It is difficult to find people, especially among camera owners who do not like to travel. As a rule, with great pleasure they visit museums around the world and take interesting photographs to share images with all friends. It can be very curious to look at the world beyond your own vision.
There are three questions that usually come to you when you return from a trip: Where have you been? What have you eaten? Who did you talk to? A key component in any good travel photo story is portrait photography, which reflects any daily interaction of people. Astonishing is the variety we face. After all, this is what makes us interested in each other. Therefore, in this article we will focus on portraits.
Below are some tips and recommendations for you to capture meaningful portraits while traveling.
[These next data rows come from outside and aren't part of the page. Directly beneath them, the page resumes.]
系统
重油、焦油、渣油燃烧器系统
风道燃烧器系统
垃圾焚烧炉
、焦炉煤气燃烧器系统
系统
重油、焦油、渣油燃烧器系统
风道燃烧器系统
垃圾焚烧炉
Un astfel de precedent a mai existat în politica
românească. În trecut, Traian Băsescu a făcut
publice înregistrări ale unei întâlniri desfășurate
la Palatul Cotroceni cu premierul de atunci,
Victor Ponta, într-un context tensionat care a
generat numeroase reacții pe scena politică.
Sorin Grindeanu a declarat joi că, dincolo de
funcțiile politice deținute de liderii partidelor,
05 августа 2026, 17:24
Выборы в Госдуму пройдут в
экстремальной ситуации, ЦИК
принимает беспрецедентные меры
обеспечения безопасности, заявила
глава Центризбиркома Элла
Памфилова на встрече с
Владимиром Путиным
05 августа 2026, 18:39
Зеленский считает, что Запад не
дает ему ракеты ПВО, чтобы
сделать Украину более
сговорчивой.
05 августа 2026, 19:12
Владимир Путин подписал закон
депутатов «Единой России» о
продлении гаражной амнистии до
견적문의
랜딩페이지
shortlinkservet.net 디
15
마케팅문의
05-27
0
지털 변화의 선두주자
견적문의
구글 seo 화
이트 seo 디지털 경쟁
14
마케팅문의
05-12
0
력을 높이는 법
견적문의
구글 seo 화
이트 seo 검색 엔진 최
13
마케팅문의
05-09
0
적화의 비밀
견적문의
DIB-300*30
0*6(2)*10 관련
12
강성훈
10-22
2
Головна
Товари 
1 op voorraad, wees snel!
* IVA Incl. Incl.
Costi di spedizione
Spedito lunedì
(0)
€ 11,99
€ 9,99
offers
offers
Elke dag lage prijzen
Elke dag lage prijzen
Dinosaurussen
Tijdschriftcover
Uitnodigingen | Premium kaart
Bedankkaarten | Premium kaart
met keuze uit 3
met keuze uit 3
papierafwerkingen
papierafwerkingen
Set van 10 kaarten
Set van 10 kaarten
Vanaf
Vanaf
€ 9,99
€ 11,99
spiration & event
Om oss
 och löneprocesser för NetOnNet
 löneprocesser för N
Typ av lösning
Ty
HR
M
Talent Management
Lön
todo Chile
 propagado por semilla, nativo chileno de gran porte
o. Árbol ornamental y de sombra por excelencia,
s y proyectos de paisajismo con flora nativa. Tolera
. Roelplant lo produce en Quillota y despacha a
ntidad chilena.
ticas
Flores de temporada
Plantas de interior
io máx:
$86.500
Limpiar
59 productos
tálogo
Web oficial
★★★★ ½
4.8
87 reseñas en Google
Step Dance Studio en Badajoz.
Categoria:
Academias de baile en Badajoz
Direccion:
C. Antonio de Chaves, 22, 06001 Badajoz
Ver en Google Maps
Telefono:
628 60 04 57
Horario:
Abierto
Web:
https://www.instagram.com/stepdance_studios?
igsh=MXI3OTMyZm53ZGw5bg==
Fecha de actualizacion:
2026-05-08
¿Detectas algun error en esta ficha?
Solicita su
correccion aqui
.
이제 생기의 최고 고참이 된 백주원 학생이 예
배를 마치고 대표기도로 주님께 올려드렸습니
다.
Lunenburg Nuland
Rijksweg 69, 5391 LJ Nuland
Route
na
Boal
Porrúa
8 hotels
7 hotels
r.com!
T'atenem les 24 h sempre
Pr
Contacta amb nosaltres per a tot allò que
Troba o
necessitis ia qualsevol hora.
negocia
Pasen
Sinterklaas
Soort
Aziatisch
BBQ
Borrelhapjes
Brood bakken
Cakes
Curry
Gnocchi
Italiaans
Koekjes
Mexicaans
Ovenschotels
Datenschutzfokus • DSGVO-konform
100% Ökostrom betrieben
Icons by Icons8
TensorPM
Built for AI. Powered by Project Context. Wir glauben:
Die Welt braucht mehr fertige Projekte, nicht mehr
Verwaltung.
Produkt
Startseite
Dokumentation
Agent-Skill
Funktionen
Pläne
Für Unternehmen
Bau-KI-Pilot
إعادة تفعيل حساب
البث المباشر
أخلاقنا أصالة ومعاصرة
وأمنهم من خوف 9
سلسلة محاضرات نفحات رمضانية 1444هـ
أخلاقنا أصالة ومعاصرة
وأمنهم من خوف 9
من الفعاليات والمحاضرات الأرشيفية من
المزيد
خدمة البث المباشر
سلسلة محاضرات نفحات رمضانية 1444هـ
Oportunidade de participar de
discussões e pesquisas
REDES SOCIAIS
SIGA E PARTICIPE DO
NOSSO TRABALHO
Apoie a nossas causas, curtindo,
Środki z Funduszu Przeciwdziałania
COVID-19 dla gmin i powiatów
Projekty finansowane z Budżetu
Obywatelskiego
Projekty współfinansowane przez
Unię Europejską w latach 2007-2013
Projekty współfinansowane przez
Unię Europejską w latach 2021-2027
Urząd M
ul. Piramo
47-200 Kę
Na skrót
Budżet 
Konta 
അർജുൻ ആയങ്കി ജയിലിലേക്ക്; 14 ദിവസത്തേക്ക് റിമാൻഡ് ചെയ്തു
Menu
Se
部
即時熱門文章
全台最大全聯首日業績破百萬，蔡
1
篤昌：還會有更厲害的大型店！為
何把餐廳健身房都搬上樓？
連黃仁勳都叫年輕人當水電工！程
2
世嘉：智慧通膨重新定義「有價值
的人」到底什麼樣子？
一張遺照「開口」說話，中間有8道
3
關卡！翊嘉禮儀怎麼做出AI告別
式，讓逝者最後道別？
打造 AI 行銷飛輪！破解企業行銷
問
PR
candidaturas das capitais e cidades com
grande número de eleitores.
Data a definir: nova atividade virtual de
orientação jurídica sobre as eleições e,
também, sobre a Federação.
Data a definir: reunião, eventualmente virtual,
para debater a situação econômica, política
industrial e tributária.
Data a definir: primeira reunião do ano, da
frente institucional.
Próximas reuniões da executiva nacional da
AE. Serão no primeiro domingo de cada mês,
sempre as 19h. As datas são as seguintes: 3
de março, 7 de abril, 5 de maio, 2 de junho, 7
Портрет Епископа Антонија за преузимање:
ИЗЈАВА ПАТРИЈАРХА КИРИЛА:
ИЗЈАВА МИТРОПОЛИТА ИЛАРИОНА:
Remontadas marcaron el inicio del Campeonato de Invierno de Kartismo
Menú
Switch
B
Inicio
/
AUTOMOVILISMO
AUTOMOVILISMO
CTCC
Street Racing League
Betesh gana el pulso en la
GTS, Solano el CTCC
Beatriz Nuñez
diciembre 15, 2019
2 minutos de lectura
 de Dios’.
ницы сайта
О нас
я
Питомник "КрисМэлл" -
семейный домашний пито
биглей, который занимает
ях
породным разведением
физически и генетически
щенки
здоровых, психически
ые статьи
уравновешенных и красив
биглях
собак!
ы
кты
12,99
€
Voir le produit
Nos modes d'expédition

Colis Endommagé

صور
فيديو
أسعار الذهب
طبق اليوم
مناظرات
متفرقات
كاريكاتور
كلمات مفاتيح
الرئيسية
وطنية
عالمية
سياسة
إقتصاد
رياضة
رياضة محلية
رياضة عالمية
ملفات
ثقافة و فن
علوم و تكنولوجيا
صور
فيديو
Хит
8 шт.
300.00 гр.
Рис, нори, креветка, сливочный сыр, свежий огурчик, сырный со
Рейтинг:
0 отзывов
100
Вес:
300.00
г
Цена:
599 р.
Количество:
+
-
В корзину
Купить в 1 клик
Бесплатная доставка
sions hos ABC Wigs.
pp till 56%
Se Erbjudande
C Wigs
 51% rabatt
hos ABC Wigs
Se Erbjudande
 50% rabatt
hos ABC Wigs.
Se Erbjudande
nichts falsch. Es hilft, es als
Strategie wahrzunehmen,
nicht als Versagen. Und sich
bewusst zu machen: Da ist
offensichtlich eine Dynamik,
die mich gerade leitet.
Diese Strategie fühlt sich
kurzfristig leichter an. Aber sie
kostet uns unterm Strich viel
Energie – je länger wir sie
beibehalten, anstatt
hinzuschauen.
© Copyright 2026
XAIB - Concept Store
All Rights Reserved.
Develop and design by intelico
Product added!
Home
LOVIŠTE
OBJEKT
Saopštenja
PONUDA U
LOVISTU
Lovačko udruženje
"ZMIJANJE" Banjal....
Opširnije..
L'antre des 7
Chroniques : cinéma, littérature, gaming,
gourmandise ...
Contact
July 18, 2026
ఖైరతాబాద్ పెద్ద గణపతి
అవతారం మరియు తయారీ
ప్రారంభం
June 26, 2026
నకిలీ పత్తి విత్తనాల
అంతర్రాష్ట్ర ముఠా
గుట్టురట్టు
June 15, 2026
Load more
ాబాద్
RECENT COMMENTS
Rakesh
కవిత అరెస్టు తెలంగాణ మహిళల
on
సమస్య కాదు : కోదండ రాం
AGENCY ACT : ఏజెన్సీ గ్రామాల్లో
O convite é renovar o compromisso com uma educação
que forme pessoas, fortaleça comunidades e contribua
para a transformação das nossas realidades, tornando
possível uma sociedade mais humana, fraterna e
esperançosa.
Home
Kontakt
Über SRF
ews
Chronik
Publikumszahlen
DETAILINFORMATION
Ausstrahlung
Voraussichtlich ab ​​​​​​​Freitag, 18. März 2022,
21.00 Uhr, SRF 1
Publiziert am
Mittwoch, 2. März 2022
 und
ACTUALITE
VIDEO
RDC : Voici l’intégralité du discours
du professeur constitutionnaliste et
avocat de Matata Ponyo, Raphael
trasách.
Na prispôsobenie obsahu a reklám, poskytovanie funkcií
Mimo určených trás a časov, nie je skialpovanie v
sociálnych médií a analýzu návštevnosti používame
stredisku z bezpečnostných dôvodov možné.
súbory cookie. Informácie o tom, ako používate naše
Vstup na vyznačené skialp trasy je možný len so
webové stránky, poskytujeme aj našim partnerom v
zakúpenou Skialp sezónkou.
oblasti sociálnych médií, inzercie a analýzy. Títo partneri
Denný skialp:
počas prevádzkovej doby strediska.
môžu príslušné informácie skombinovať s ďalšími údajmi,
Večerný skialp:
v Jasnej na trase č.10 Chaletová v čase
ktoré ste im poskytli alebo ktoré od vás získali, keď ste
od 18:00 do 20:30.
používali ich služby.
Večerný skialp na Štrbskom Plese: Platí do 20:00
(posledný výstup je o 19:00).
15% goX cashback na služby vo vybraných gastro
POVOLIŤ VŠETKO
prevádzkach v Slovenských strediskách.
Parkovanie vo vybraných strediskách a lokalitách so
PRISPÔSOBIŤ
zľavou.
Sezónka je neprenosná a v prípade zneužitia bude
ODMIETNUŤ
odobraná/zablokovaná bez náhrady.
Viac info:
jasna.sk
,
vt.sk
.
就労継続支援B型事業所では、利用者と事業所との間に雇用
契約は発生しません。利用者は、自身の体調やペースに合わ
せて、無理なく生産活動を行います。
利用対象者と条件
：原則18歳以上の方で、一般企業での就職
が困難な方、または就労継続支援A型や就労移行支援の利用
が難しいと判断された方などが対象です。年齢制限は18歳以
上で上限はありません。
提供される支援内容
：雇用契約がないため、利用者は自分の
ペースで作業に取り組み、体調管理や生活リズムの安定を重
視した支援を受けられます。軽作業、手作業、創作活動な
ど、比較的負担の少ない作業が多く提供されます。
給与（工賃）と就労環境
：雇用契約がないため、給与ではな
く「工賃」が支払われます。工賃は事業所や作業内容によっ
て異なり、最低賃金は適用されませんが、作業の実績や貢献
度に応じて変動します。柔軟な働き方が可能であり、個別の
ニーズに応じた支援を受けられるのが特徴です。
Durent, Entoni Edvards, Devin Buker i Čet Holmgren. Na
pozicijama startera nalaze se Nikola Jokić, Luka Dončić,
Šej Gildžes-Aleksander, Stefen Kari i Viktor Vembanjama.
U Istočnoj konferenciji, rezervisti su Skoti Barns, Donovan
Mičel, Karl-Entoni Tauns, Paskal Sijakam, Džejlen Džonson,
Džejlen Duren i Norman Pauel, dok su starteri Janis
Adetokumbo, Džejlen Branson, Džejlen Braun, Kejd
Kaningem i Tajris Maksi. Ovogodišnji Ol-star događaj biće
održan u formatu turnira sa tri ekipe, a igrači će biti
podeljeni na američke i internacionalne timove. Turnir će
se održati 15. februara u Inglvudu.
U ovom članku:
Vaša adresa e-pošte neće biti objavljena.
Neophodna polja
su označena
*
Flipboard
Ego doesn't matter To create the best portrait shots, stop being embarrassed. That is, never hesitate to ask questions, dance or seem like a complete fool, trying to create outstanding photos. Also in this case there is no place for the ego. If necessary, you will need to overcome doubt and indecision in order to talk to a person and ask his permission to shoot. A photographer who asks a person for a portrait will capture much more than the one who does not. In the end, all you can hear is “no,” but this is not fatal. Sometimes a positive response looks like an approving wave of the hand or a friendly smile, which means it's time to move on to action.
Context is important Portrait photography while traveling strongly depends on context. You do not want anyone to look at the image and think that you took it off right at your front door. You seek to show a portrait that tells the story and culture. What makes it unique and interesting for you and your audience? For a Tibetan resident, a portrait of one of his fellow villagers may not be anything special, but for a Western audience this is something incredibly unique. And this is all context. A portrait while traveling is more than just a shot. Regardless of the complexion of the object, the general rule is that it merges with the photographer, the camera and at the same time remains the subject of the photo. Capturing the environment is a great way to add context to an image. Look at the background that interests you, and wait until the right person appears. Or try to persuade the subject you are interested in to go with you and pose in a different location. You can diversify images not only with the help of different environments, but also using different poses, expressions and actions. For example, the mountaineer smokes his pipe, the chef carries a plate of food, a business man has a notepad in his hands, and a surfer launches a kite. Also use different types of lighting: front, side, backlit, color, etc. These are all components of your portrait.
Turn on the imagination Portraits tell stories. The question is, what story do you tell? Returning from a trip with a large number of portraits that convey a solid image, you will create a brighter impression than with a set of random frames. Think about what you want to convey. Are these happy, smiling faces in a warm and hospitable environment, or people who are heartbroken from the turmoil in the region? There is no answer to this question, what is right and what is wrong. It concerns your tastes and preferences, which images you like to capture. Going on a trip, plan the main character of the portraits, then you will return home with a set of photos that will make you and your viewers happy.